“ … palms are sweaty, knees weak, arms are heavy…” Excuse my reference to Eminem’s “8 Mile,” but I’ve been there, we all have, especially when the cutie from chemistry walks in late to class and you can’t help but stare. They just got a fresh cut and maybe look a little more mature than usual. Maybe you didn’t notice them much before, but they have definitely caught your eye now. Once in a while you’re flashed a smile, their way of greeting you through the door. You even try to dress up a tad bit more, so you look semi-better than last class (though you are a knockout all day, every day).
The lecture hall is big enough, so it won’t be too cramped if you sat next to them this one time, right? I mean, you could even say that it’s better that you do sit next to them just in case they missed some of the notes; who else is better equipped to deliver carefully written and highlighted notes? Whether you’re asking yourself a million questions like I am, or you’re simply just curious, “shooting your shot” doesn’t have to be as difficult as it seems.
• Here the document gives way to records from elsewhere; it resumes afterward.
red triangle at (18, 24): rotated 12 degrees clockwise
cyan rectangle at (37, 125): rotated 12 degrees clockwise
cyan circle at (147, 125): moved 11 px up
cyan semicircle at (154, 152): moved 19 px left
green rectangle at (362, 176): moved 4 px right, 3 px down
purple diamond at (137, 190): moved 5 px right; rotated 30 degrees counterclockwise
You could walk in with your new fur coat, freshly made face and cute new booties and still feel like you don’t have the confidence to speak up. It could be your anxiety, your doubt, or your self-criticism telling you that there is no way that they could even come close to being interested in you. Your class is swimming with options and most likely you’ll never see them again after this semester, right? It doesn’t have to be like this and you certainly don’t have to hold on to this mentality.
Everything starts with you and you won’t be able to do anything if your mind isn’t right. Lauryn Hill, R&B/Soul legend, said it best when she rose the important question in her song, X-Factor: “How you gon’ win if you ain’t right within?” This means that no one will ever see you the way that you want them to see you if you don’t even see yourself that way. Makeup or no makeup, hair done or thrown up in a bun, if the person that is looking back at you in the mirror isn’t proud, then there is another issue at hand.
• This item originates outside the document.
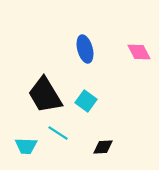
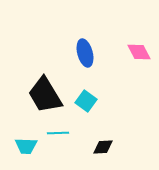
blue ellipse: moved 4 px down
cyan line: rotated 35 degrees counterclockwise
Once Beyonce’s lyrics, “I’m feeling myself,” start resonating with you, it’s time to make that first step. That’s right, it’s time to begin that conversation. It can be as small as joking about the day’s lecture or asking them what class they have after. It’s a segway into a conversation, however long or short it is, making it easier for you both to approach each other on a regular basis in class. Don’t be afraid to show them that funny video you saw on Instagram and suggest that they follow you for some more content. As nerdy as it can sound, even asking them to be a study buddy can open up possibilities because it not only gives you the space to spend time with them, but it gives you the opportunity to get to know them on a more intimate level. Now I know all of this is easier said than done, but a little can go a long way whether you’re complimenting their new Vans or asking for a pen to borrow.
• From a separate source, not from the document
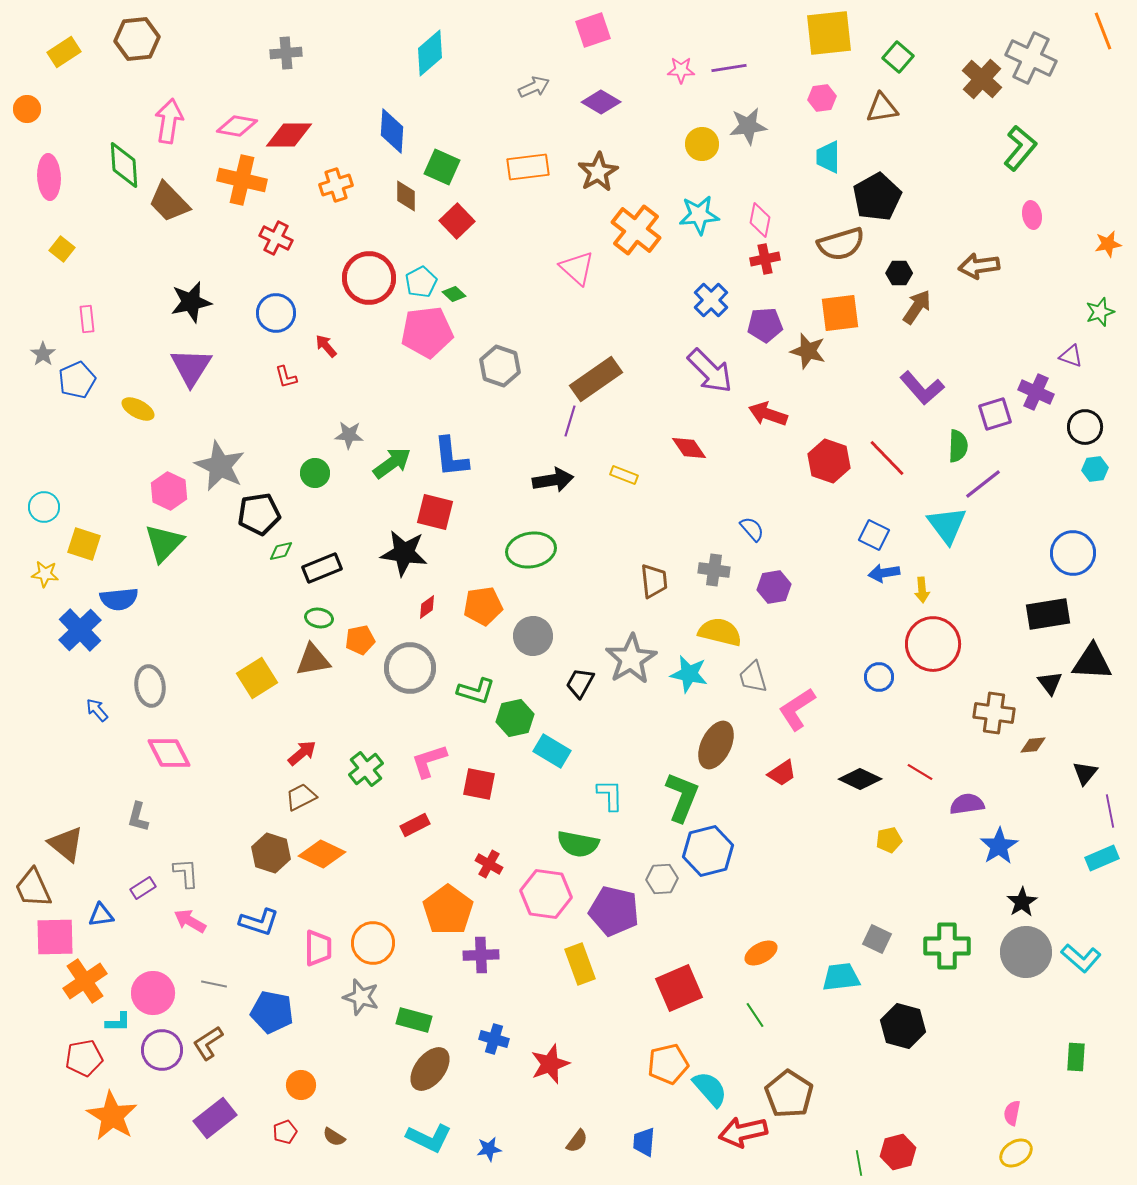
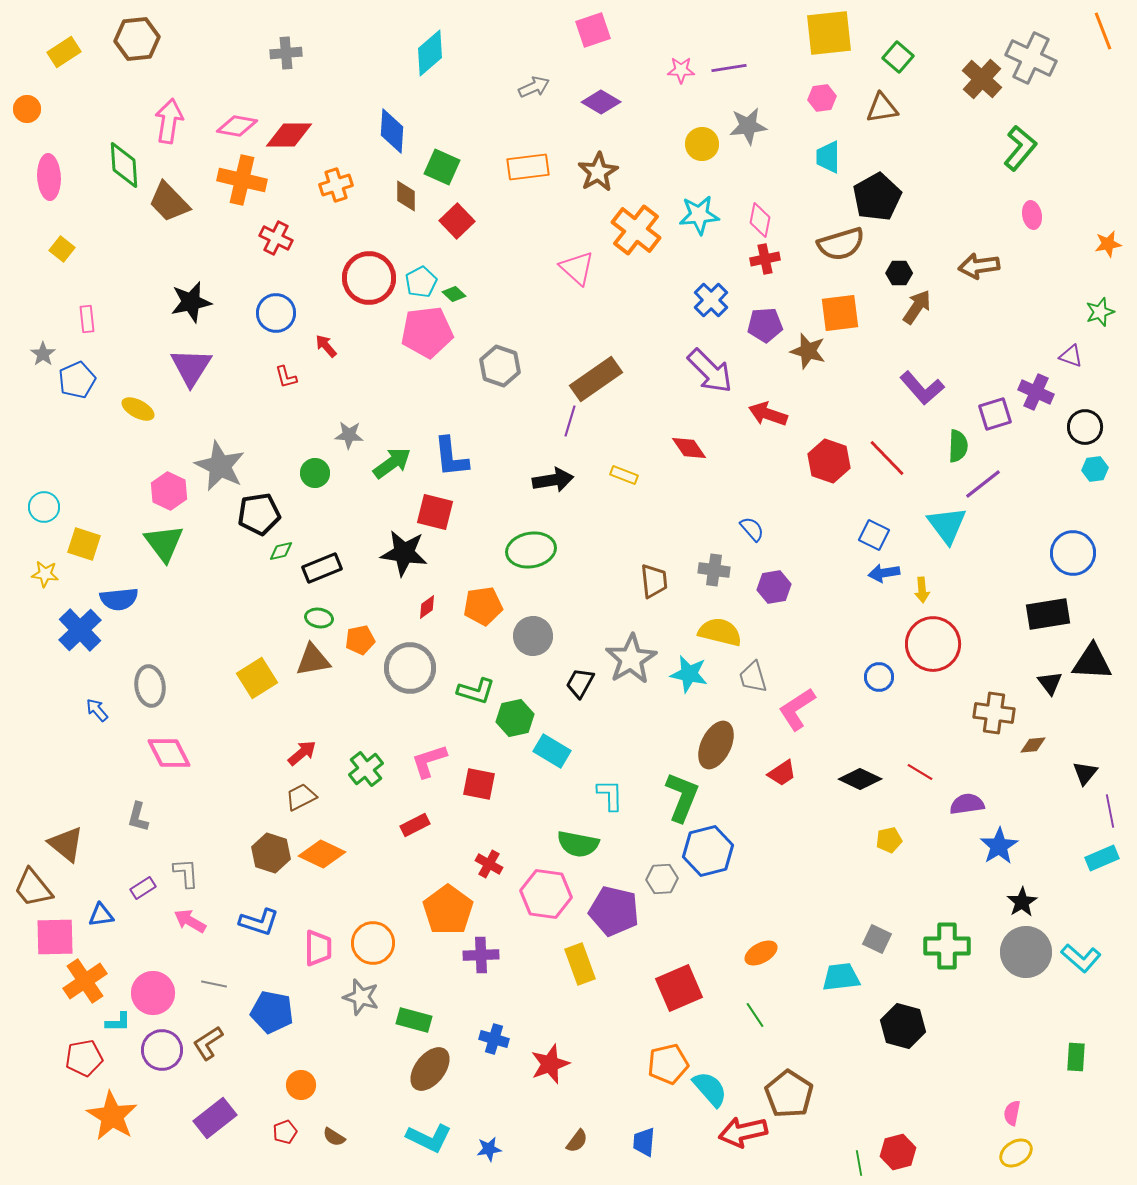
green triangle at (164, 543): rotated 21 degrees counterclockwise
brown trapezoid at (33, 888): rotated 15 degrees counterclockwise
For all my bold ladies out there, I’ll tell you how I met my first boyfriend and that was with three simple questions: Are you in a relationship? Are you attracted to me? Can I have your number? You don’t have to be this direct or even ask these particular questions, but this was my tactic and it fortunately worked in my favor. Though I was successful in this situation, it doesn’t mean that I wasn’t showered in fear just five minutes beforehand. It’s not always easy but I always told myself that I’d rather deal with the answer than the question of “what if?”
Who’s to say that they aren’t feeling or thinking the same thing? There’s nothing wrong with letting them come to you but for those who are less patient like myself, it’s okay to have the ball in your court. It’s okay to go straight for their number, and it’s also okay to wait until you’re ready to start that first conversation. Just remember the famous words of Eminem and once you have that opportunity, “the moment, you own it, you better never let it go…”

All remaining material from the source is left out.